Assuming that one dimensional diffusion drives signal growth of the dissolved phase one can deduce the SA/Vgas in lungs from the dissolved phase to gas phase signal ratio. Recently, this model was refined with lung blood flow corrections and was used to determine additional parameters including alveolar septal thickness (h) [75]. The surface area to volume ratio was
found to decrease in healthy subjects with increasing inhalation volumes as expected and was noted to be lower in patients with COPD, indicating airspace destruction. The septal thickness was seen to be significantly raised in patients with mild interstitial lung disease. Xenon transfer contrast GDC 0199 (XTC) is an alternative approach to fight the relatively weak hp 129Xe signal originating from the dissolved
phase through the usage of indirect detection of the dissolved phase in the gas phase [76]. The underlying principle is that hp 129Xe exchanges not only from the gas phase to the dissolved phase but also vice versa from the tissue into the alveolar space. Therefore, chemical shift selective destruction of the hp 129Xe magnetization (i.e. saturation) in the dissolved phase by 90° pulses can be observed indirectly through a reduction of alveolar hp 129Xe gas phase signal. The advantage is that the alveolar signal GSK-3 assay is much stronger and hence easier to detect. The reduction of the signal is measured in comparison with experiments without chemical shift selective saturation. Since the concept is based on gas exchange, it allows for regional
measurement of gas diffusion into the parenchyma. To obtain spatial information the XTC preparatory sequences are usually combined with FLASH imaging protocol. To further maximize the image contrast the signal associated with the dissolved phase can be inverted rather than suppressed [77] and [78]. Information is obtained from the decrease of the gas phase signal after multiple exchange Rebamipide times during the XTC sequence as it is proportional to the surface to volume ratio between the lung parenchyma and airspaces. Consequently, the increase of the gas phase signal is indicative of alveolar membrane thickening.
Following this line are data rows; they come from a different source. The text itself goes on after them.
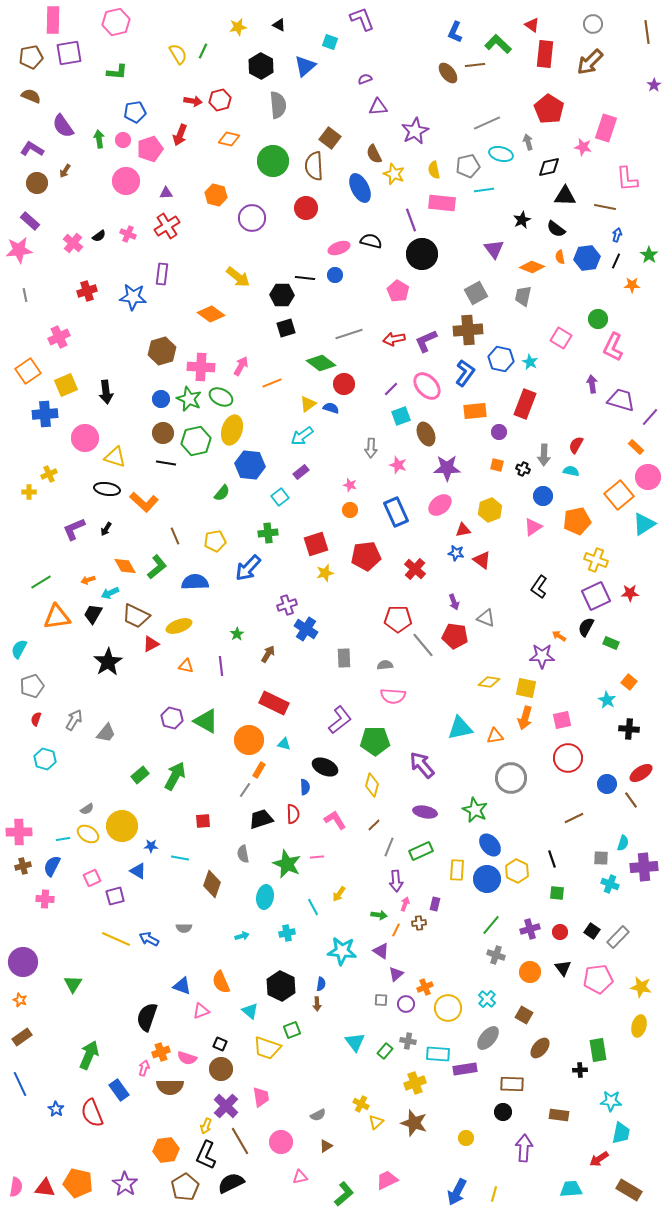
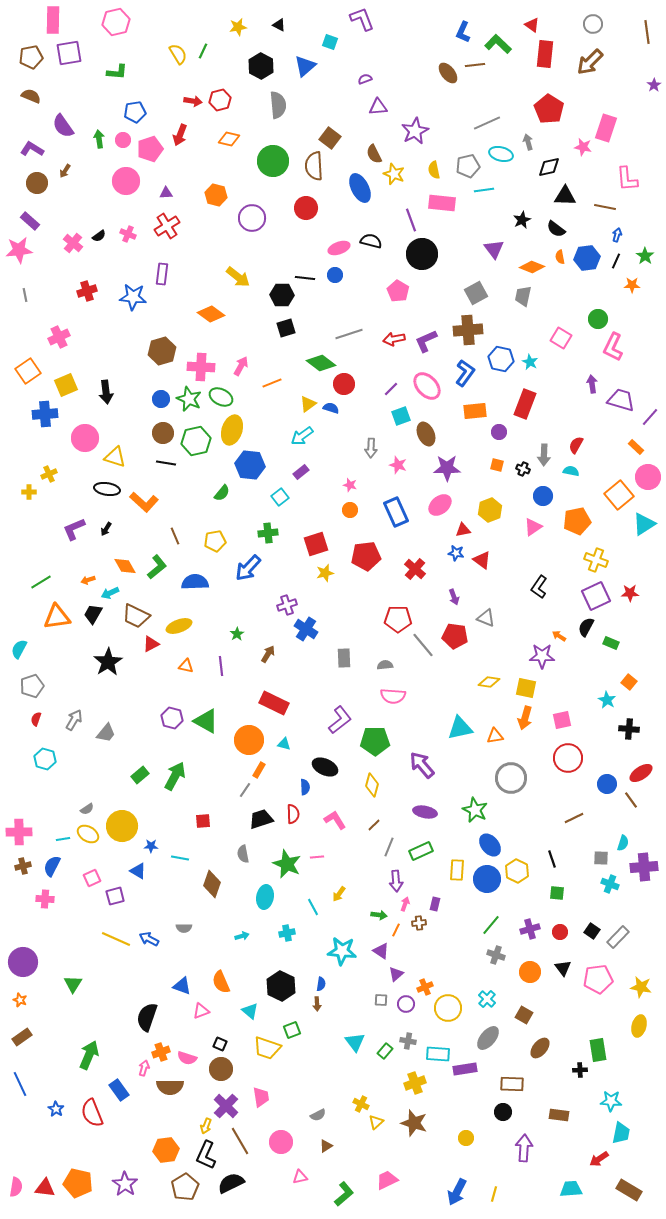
blue L-shape at (455, 32): moved 8 px right
green star at (649, 255): moved 4 px left, 1 px down
purple arrow at (454, 602): moved 5 px up
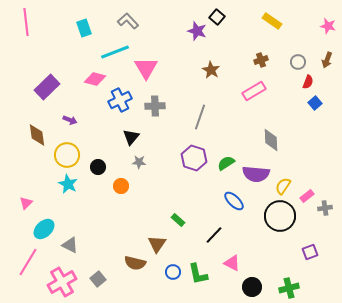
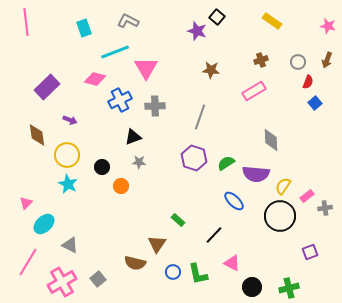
gray L-shape at (128, 21): rotated 20 degrees counterclockwise
brown star at (211, 70): rotated 24 degrees counterclockwise
black triangle at (131, 137): moved 2 px right; rotated 30 degrees clockwise
black circle at (98, 167): moved 4 px right
cyan ellipse at (44, 229): moved 5 px up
With this in mind regional gas exchange has been probed in healthy humans and subjects with COPD [78]. Reduced surface area that corresponded to destruction of the airspaces and septal wall thickening resulted in distinctive contrast in XTC images. As 129Xe is reasonably soluble in saline solution, it can also be added to physiological solutions and then injected into the blood stream [79]. The T1 relaxation time of hp 129Xe is in excess of 60 s in saline solution, reduces to 13 s in oxygenated blood, and is further shortened in deoxygenated blood [80] and [81]. After intravenous injections, the hp 129Xe is delivered through the blood stream (i.e. via perfusion) and subsequent diffusion through the lung parenchyma into the alveolar gas phase.